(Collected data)
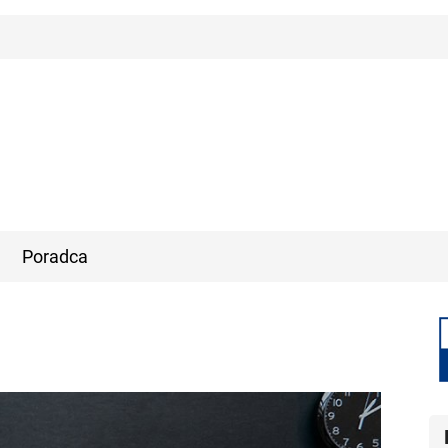
Poradca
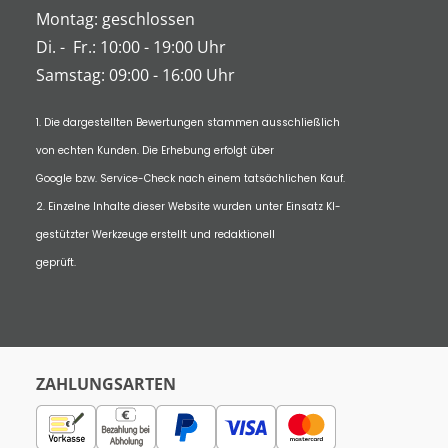
Montag: geschlossen
Di.
-
Fr.: 10:00 - 19:00 Uhr
Samstag: 09:00 - 16:00 Uhr
1. Die dargestellten Bewertungen stammen ausschließlich
von echten Kunden. Die Erhebung erfolgt über
Google bzw. Service-Check nach einem tatsächlichen Kauf.
2. Einzelne Inhalte dieser Website wurden unter Einsatz KI-
gestützter Werkzeuge erstellt und redaktionell
geprüft.
ZAHLUNGSARTEN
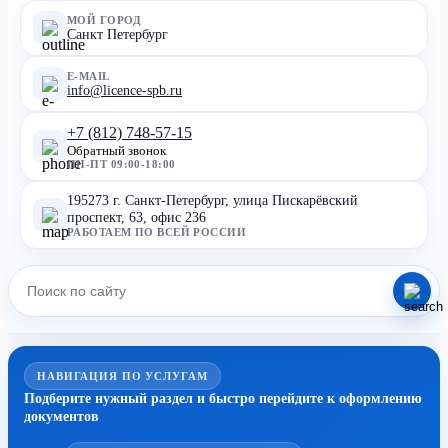
МОЙ ГОРОД
Санкт Петербург
E-MAIL
info@licence-spb.ru
+7 (812) 748-57-15
Обратный звонок
ПН-ПТ 09:00-18:00
195273 г. Санкт-Петербург, улица Пискарёвский
проспект, 63, офис 236
РАБОТАЕМ ПО ВСЕЙ РОССИИ
НАВИГАЦИЯ ПО УСЛУГАМ
Подберите нужный раздел и быстро перейдите к оформлению
документов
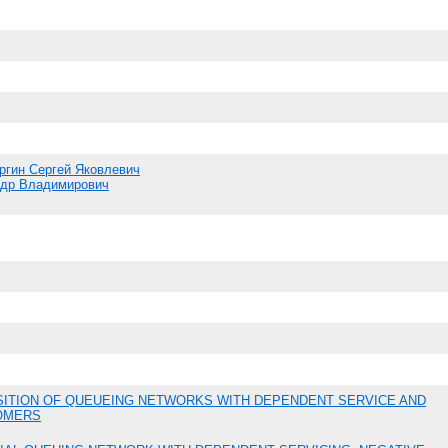
ргин Сергей Яковлевич
ндр Владимирович
ITION OF QUEUEING NETWORKS WITH DEPENDENT SERVICE AND
OMERS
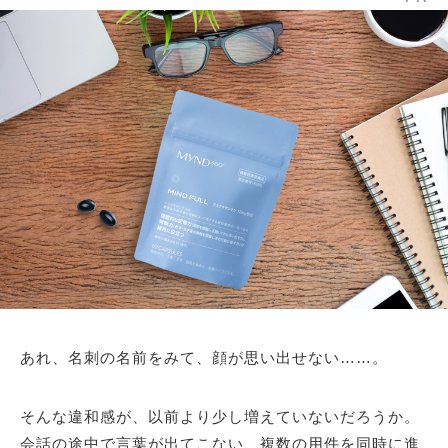
あれ、名刺の名前をみて、顔が思い出せない……。
そんな違和感が、以前より少し増えていないだろうか。
会話の途中で言葉が出てこない、複数の用件を同時に進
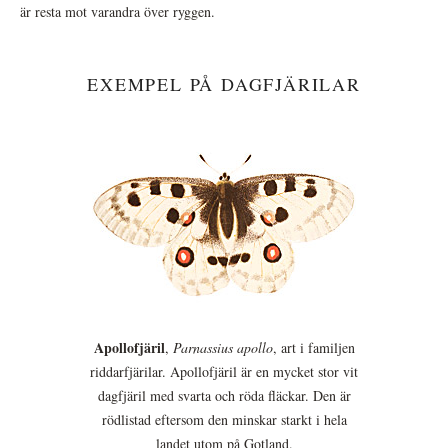
är resta mot varandra över ryggen.
EXEMPEL PÅ DAGFJÄRILAR
Apollofjäril
,
Parnassius apollo
, art i familjen
riddarfjärilar. Apollofjäril är en mycket stor vit
dagfjäril med svarta och röda fläckar. Den är
rödlistad eftersom den minskar starkt i hela
landet utom på Gotland.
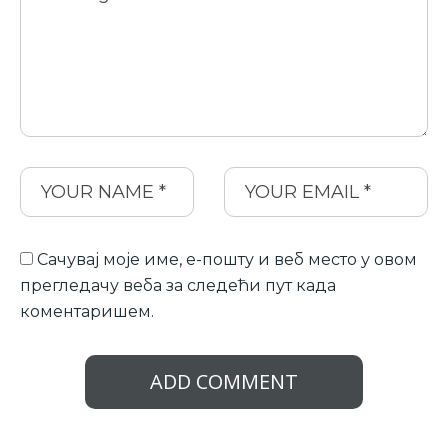
Сачувај моје име, е-пошту и веб место у овом
прегледачу веба за следећи пут када
коментаришем.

[Work required] Only one thing is required: an exact printout of the lines from the line containing "landet utom på Gotland." through the last line of the records, pictures excluded.

[Response]
landet utom på Gotland.
Сачувај моје име, е-пошту и веб место у овом
прегледачу веба за следећи пут када
коментаришем.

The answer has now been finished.